The Manchester Chronicle pointed out that “what the British Government will gladly concede to Yugoslavia (i.e. the right to self-determination) it will withhold from the jewel of the British Empire”. The paper referred to the Atlantic Charter as “a symbol of hypocrisy”.
However, while Churchill was adamantly against extending the principles of the charter to Britain’s colonies, President Roosevelt wanted Britain to commit to decolonisation. In fact, differences of opinion had emerged as early as the initial meeting in Newfoundland. Captain Elliott Roosevelt, FDR’s son and military aide, was present at those meetings and describes their conversations in his book, “As He Saw It” (New York: Duell, Sloan & Pearce, 1946). Here’s an excerpt:
“FDR: “I am firmly of the belief that if we are to arrive at a stable peace it must involve the development of backward countries. Backward peoples. How can this be done? It can’t be done, obviously, by eighteenth-century methods. Now —”
Churchill: “Who’s talking eighteenth-century methods?”

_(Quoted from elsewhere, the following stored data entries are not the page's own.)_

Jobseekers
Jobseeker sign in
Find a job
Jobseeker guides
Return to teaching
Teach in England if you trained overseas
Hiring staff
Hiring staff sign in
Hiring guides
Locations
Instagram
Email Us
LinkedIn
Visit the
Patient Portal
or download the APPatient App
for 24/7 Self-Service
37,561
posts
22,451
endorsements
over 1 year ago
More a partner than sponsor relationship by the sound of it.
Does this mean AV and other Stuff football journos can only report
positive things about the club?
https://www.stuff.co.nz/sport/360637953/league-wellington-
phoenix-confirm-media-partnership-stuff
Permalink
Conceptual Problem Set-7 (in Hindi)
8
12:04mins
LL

FDR: “Whichever of your ministers recommends a policy which takes wealth in raw materials out of a colonial country, but which returns nothing to the people of that country in consideration. Twentieth-century methods involve bringing industry to these colonies. Twentieth-century methods include increasing the wealth of a people by increasing their standard of living, by educating them, by bringing them sanitation — by making sure that they get a return for the raw wealth of their community.” (...)
“Those (British) Empire trade agreements are a case in point. It’s because of them that the people of India and Africa, of all the colonial Near East and Far East, are still as backward as they are.” (...)

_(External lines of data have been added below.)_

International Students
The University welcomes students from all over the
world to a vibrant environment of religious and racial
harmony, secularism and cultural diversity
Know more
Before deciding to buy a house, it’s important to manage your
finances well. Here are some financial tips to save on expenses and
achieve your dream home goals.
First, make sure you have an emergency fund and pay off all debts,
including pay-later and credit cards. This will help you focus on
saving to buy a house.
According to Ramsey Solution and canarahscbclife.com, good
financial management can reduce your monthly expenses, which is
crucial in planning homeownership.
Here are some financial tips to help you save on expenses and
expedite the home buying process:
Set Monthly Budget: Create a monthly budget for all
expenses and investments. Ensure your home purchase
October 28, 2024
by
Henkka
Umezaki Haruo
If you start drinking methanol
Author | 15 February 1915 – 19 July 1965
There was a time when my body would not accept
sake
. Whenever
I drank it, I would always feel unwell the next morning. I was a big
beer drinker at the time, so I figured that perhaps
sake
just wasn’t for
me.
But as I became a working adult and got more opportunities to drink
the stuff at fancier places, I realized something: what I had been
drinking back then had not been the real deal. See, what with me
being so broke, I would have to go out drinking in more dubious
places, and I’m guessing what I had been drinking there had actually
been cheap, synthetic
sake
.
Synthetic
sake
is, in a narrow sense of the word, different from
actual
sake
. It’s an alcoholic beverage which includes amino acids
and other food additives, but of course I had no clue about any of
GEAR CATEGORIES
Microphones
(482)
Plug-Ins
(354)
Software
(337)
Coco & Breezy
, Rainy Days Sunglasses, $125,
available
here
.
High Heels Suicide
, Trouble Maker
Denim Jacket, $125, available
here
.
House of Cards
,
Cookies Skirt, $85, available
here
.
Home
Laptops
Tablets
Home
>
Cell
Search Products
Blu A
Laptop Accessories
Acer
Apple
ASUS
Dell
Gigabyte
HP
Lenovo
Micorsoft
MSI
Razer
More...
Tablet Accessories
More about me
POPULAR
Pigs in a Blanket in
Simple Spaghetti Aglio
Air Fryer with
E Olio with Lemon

Churchill: “There can be no tampering with the Empire’s economic agreements.”
FDR: “They’re artificial. . .”
Churchill: “They’re the foundation of our greatness.”
FDR: “The peace, cannot include any continued despotism. The structure of the peace demands and will get equality of peoples. Equality of peoples involves the utmost freedom of competitive trade. Will anyone suggest that Germany’s attempt to dominate trade in central Europe was not a major contributing factor to war?” (...)

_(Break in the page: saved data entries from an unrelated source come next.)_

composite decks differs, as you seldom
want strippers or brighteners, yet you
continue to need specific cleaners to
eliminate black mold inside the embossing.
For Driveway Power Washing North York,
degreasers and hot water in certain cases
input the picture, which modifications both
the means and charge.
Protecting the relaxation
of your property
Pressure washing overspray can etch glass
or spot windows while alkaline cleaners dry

It was an argument that could have no resolution between these two men. . . .”
Later, according to one of FDR’s biographers Kenneth Davis, author of FDR:The War President, 1940-1943, Roosevelt continued to fret over the fate of Indian Independence. In her thesis at Dickinson University, author Becca Solnit quotes Davis in her 2012 essay titled “The Forgotten Lobby: Advocates for India in the U.S during World War II: “Ever since Pearl Harbor, and especially after Singapore’s fall, India and its defense had been a growing concern of Roosevelt’s — and it was, for him, an unusually principled concern. He fully shared the predominant American view that Britain had no right to rule and exploit the nearly four hundred million Indian people, whereas Gandhi and Nehru, with their National Congress Party, had every right to struggle for Indian independence.”
The president stuck to his guns. On Memorial Day, in 1942, Sumner Welles, FDR’s Under Secretary of State addressed the nation at Arlington National Cemetery. He was undoubtedly speaking for the president when he declared in his speech that “the age of imperialism is ended. The right of “a people to freedom must be recognized” and that “the principles of the Atlantic Charter must be guaranteed to the world as a whole – in all oceans and in all continents.”